I was irresistably reminded of the Highly Magnified Woggle-Bug,

a character in the Oz books by L. Frank Baum. He first appears in the book The Marvelous Land of Oz in 1904. He goes by the name H. M. Woggle-Bug, T.E. (Highly Magnified and Thoroughly Educated). In later books, Woggle-Bug was sometimes spelled “Wogglebug.” (link to Wikipedia)

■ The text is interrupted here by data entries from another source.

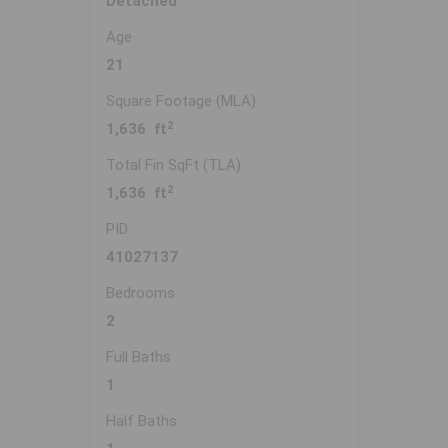
Detached
Age
21
Square Footage (MLA)
2
1,636 ft
Total Fin SqFt (TLA)
2
1,636 ft
PID
41027137
Bedrooms
2
Full Baths
1
Half Baths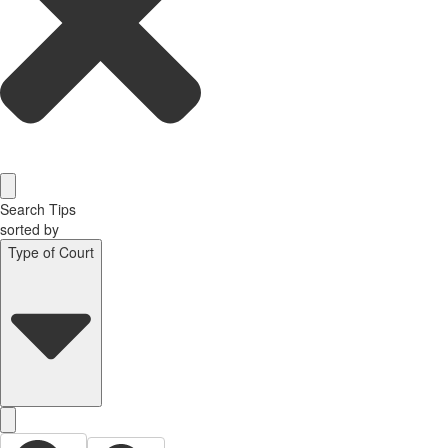
Search Tips
sorted by
Type of Court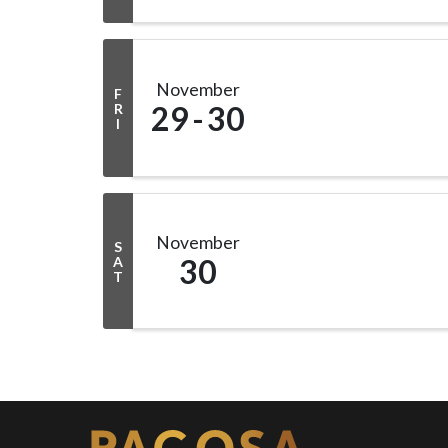
November
F
29
30
R
I
November
S
30
A
T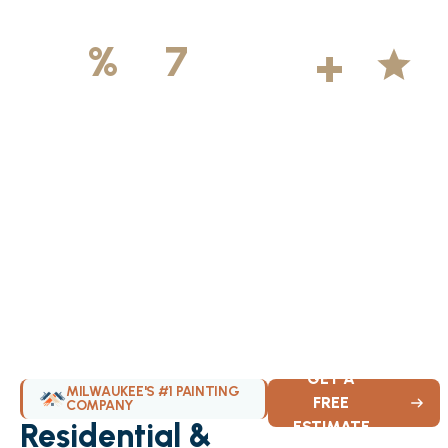
500
+
5
100
%
7
DAYS
Licensed &
Projects
Average
Insured
Completed
Rating
Available Weekly
GET A
MILWAUKEE'S #1 PAINTING
FREE
COMPANY
Residential &
ESTIMATE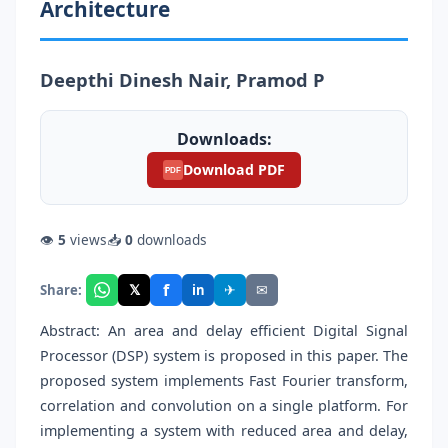
Architecture
Deepthi Dinesh Nair, Pramod P
Downloads:
Download PDF
PDF
👁
5
views
📥
0
downloads
f
𝕏
✈
✉
Share:
in
Abstract: An area and delay efficient Digital Signal
Processor (DSP) system is proposed in this paper. The
proposed system implements Fast Fourier transform,
correlation and convolution on a single platform. For
implementing a system with reduced area and delay,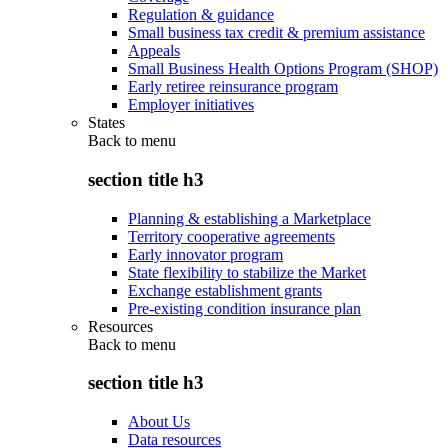
Regulation & guidance
Small business tax credit & premium assistance
Appeals
Small Business Health Options Program (SHOP)
Early retiree reinsurance program
Employer initiatives
States
Back to
menu
section title h3
Planning & establishing a Marketplace
Territory cooperative agreements
Early innovator program
State flexibility to stabilize the Market
Exchange establishment grants
Pre-existing condition insurance plan
Resources
Back to
menu
section title h3
About Us
Data resources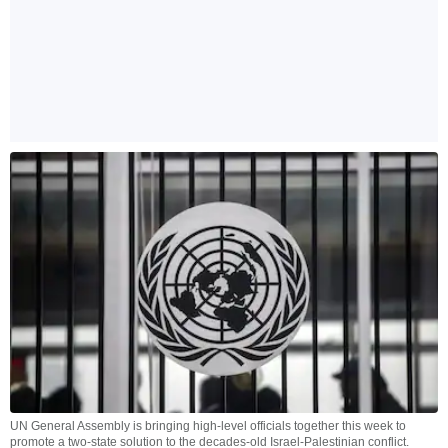
UN General Assembly is bringing high-level officials together this week to
promote a two-state solution to the decades-old Israel-Palestinian conflict.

A little more on H. M. Woggle-Bug, T. E.:

When the Woggle-bug is first introduced in The Marvelous Land of Oz, he is portrayed as having a charming disposition and a quirky and somewhat eccentric personality. He has a love of big words, Latin phrases, philosophy, and colorful puns relating to his immediate situation (“Were I to ride upon this sawhorse he would not only be an animal, he would become an equipage for he would then be a horse and buggy”)… Puns have been regarded as a sign of superior education and Baum uses the Woggle-Bug’s puns repeatedly to highlight his conceitedness regarding his own education.

I have no information on whether Ln. Prof. Dr. Manivannan Sethurama is inclined to punning.



2 Responses to “Odds and ends”

  1. Alon Says:

    “Ln.” seems to be an abbreviation for “lion”, as in Lions Clubs International. I hadn’t encountered the honorific before, but the numerous pages Google finds with that string uniformly point in that direction.

    • arnold zwicky Says:

      That was one of my speculations, but it seemed so speculative that I didn’t want to put it in the posting. I’d be more pleased if someone from South Asia could weigh in.